It has been one week in Nairobi and we’re still alive and (almost 100%) well. There is so much to talk about so I’ll try to keep it interesting and touch on all the important stuff: placement, my digestive system, today’s adventures.
1. Placement: we love it. Our two supervisors are fantastic and they are extremely hospitable. So far we have only worked with E and she just throws us right in. Sink or swim and we’re treading water. The clients are wonderful, they often come in with their entire families. So far we have seen all adults and in one week it has ranged from fluency to voice to aphasia to dysarthria (speech issues) and almost everything in between. Dysphagia too – feeding for a videofluoroscopic swallowing study. Score! The cultural differences can be a barrier and they can be a conversation starter. Everyone is extremely warm and I have a sweet client working on his speech while teaching me kiswahili. Nataka chai = I want tea! Different interpretations of appointment time is something that can be difficult to get used to (plus traffic in Nairobi can be horrendous). On thursday we had clients scheduled back to back at 11am, noon and 1pm and all showed up at noon. There is only one SLP room but luckily there were 3 of us so we split up and found nooks in the rehab department to do therapy.
2. Digestive system: nature isn’t calling, she is stalking me now. It is getting old. We were find until we decided to purchase some juice made from fresh grapes. I knew the result even before I paid for my drink but, apparently, it wasn’t deterrent enough. Three days later….I’m on a regimen of pro-biotics and some homeopathic remedy and some rehydration gatorade-like drink was thrown in today. Annoying but still manageable (knock on wood).
3. Today’s adventures: Leaving the house mid-morning today we set out to see “town” for the first time – meaning downtown Nairobi.
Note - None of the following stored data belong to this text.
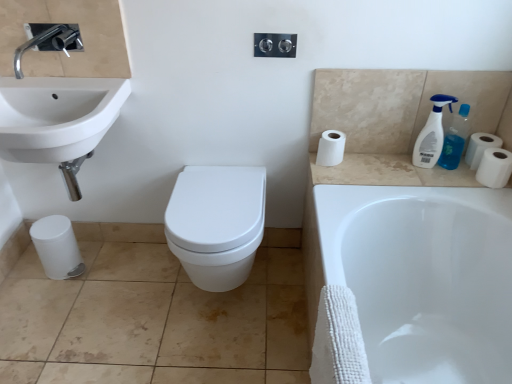 Question: Considering the relative positions of black plastic dispenser at upper center and white matte toilet paper at lower left, which appears as the 1th toilet paper when viewed from the left, in the image provided, is black plastic dispenser at upper center to the left of white matte toilet paper at lower left, which appears as the 1th toilet paper when viewed from the left, from the viewer's perspective?

Choices:
 (A) no
 (B) yes

Answer: (A)

Question: Is white matte toilet paper at lower left, which appears as the 1th toilet paper when viewed from the left, a part of black plastic dispenser at upper center?

Choices:
 (A) no
 (B) yes

Answer: (A)

Question: Considering the relative sizes of black plastic dispenser at upper center and white matte toilet paper at lower left, the 1th toilet paper in the bottom-to-top sequence, in the image provided, is black plastic dispenser at upper center wider than white matte toilet paper at lower left, the 1th toilet paper in the bottom-to-top sequence,?

Choices:
 (A) no
 (B) yes

Answer: (A)

Question: From the image's perspective, is black plastic dispenser at upper center below white matte toilet paper at lower left, which is the fourth toilet paper in top-to-bottom order?

Choices:
 (A) no
 (B) yes

Answer: (A)

Question: Considering the relative sizes of black plastic dispenser at upper center and white matte toilet paper at lower left, the 1th toilet paper in the bottom-to-top sequence, in the image provided, is black plastic dispenser at upper center shorter than white matte toilet paper at lower left, the 1th toilet paper in the bottom-to-top sequence,?

Choices:
 (A) yes
 (B) no

Answer: (A)

Question: Considering the positions of point (247, 244) and point (321, 137), is point (247, 244) closer or farther from the camera than point (321, 137)?

Choices:
 (A) farther
 (B) closer

Answer: (B)

Question: Is white glossy toilet at center situated inside white matte toilet paper at upper right, the 3th toilet paper positioned from the right, or outside?

Choices:
 (A) inside
 (B) outside

Answer: (B)

Question: Considering their positions, is white glossy toilet at center located in front of or behind white matte toilet paper at upper right, which appears as the second toilet paper when viewed from the left?

Choices:
 (A) front
 (B) behind

Answer: (A)

Question: Is white glossy toilet at center bigger or smaller than white matte toilet paper at upper right, placed as the 1th toilet paper when sorted from top to bottom?

Choices:
 (A) small
 (B) big

Answer: (B)

Question: Considering their positions, is white matte toilet paper at right, placed as the first toilet paper when sorted from right to left, located in front of or behind white plastic spray bottle at upper right, placed as the first cleaning product when sorted from left to right?

Choices:
 (A) front
 (B) behind

Answer: (B)

Question: Is white matte toilet paper at right, placed as the first toilet paper when sorted from right to left, spatially inside white plastic spray bottle at upper right, arranged as the second cleaning product when viewed from the right, or outside of it?

Choices:
 (A) inside
 (B) outside

Answer: (B)

Question: Is point (500, 137) positioned closer to the camera than point (418, 155)?

Choices:
 (A) farther
 (B) closer

Answer: (B)

Question: From a real-world perspective, is white matte toilet paper at right, acting as the 2th toilet paper starting from the top, physically located above or below white plastic spray bottle at upper right, placed as the first cleaning product when sorted from left to right?

Choices:
 (A) above
 (B) below

Answer: (B)

Question: Is white matte toilet paper at lower left, which is the fourth toilet paper in top-to-bottom order, taller or shorter than white matte toilet paper at right, the fourth toilet paper positioned from the left?

Choices:
 (A) short
 (B) tall

Answer: (B)

Question: Does point (61, 223) appear closer or farther from the camera than point (479, 157)?

Choices:
 (A) closer
 (B) farther

Answer: (B) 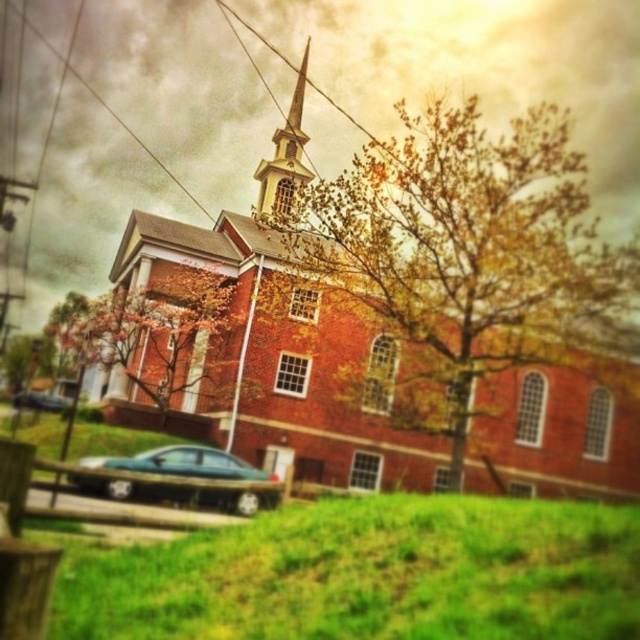 Does point (154, 353) come closer to viewer compared to point (202, 445)?

That is False.

Is point (106, 307) behind point (237, 509)?

Yes, it is.

Does point (168, 285) come in front of point (192, 449)?

No, it is behind (192, 449).

Image resolution: width=640 pixels, height=640 pixels. In order to click on autumn leaves at center in this screenshot , I will do `click(157, 332)`.

Between green grassy field at lower center and metallic blue sedan at lower left, which one has more height?

With more height is green grassy field at lower center.

Is green grassy field at lower center smaller than metallic blue sedan at lower left?

Incorrect, green grassy field at lower center is not smaller in size than metallic blue sedan at lower left.

Between point (372, 561) and point (61, 404), which one is positioned in front?

Positioned in front is point (372, 561).

The image size is (640, 640). In order to click on green grassy field at lower center in this screenshot , I will do `click(369, 573)`.

Who is lower down, metallic teal sedan at lower center or brown textured tree at lower left?

metallic teal sedan at lower center is below.

This screenshot has width=640, height=640. Describe the element at coordinates (182, 464) in the screenshot. I see `metallic teal sedan at lower center` at that location.

This screenshot has height=640, width=640. Find the location of `metallic teal sedan at lower center`. metallic teal sedan at lower center is located at coordinates (182, 464). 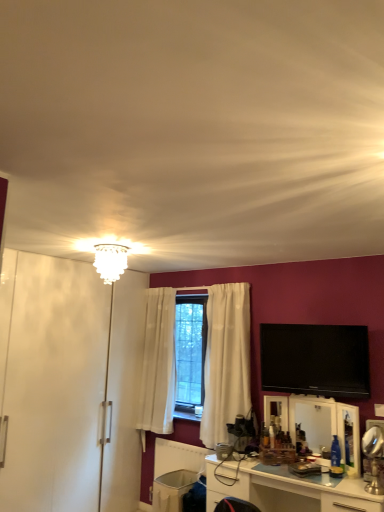 Question: Is white glossy armoire at left wider than white glossy cabinet at lower center?

Choices:
 (A) yes
 (B) no

Answer: (A)

Question: Is the depth of white glossy armoire at left less than that of white glossy cabinet at lower center?

Choices:
 (A) no
 (B) yes

Answer: (A)

Question: Does white glossy armoire at left have a lesser width compared to white glossy cabinet at lower center?

Choices:
 (A) yes
 (B) no

Answer: (B)

Question: Is white glossy armoire at left smaller than white glossy cabinet at lower center?

Choices:
 (A) no
 (B) yes

Answer: (A)

Question: Is white glossy armoire at left placed right next to white glossy cabinet at lower center?

Choices:
 (A) no
 (B) yes

Answer: (A)

Question: Is white glossy cabinet at lower center inside white glossy armoire at left?

Choices:
 (A) no
 (B) yes

Answer: (A)

Question: Is white plastic trash bin at lower center positioned far away from white glossy cabinet at lower center?

Choices:
 (A) yes
 (B) no

Answer: (B)

Question: From a real-world perspective, is white plastic trash bin at lower center on white glossy cabinet at lower center?

Choices:
 (A) yes
 (B) no

Answer: (B)

Question: From the image's perspective, does white plastic trash bin at lower center appear lower than white glossy cabinet at lower center?

Choices:
 (A) yes
 (B) no

Answer: (A)

Question: Can you see white plastic trash bin at lower center touching white glossy cabinet at lower center?

Choices:
 (A) no
 (B) yes

Answer: (A)

Question: Would you say white plastic trash bin at lower center contains white glossy cabinet at lower center?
We grabbed our first matatu – a cheap form of public transport involving a large van that may or may not come to a complete stop to let passengers on and off and that may or may not obey the rules of traffic* – where the driver insisted that we ride shotgun with him. We finally saw the real Nairobi: half torn up roads, a used goods market outside bigger than 5 values villages, a scrap yard for cars on the way into the downtown, people walking between moving cars selling candy, bananas, shoes and just about anything else. We “alighted” from the matatu (proper term) at our destination which was not at a proper matatu “stage”, risking imprisonment and ran into our supervisor having tea with a Canadian friend. We sat with them to sort out our route and were quickly informed that downtown was no place ot carry a purse (even if it had very little in it) so I tucked money in one cup and my camera in the other (thank goodness I had a jacket on to cover the extra bulge!) and my phone in my pocket and stowed my bag with our supervisor E.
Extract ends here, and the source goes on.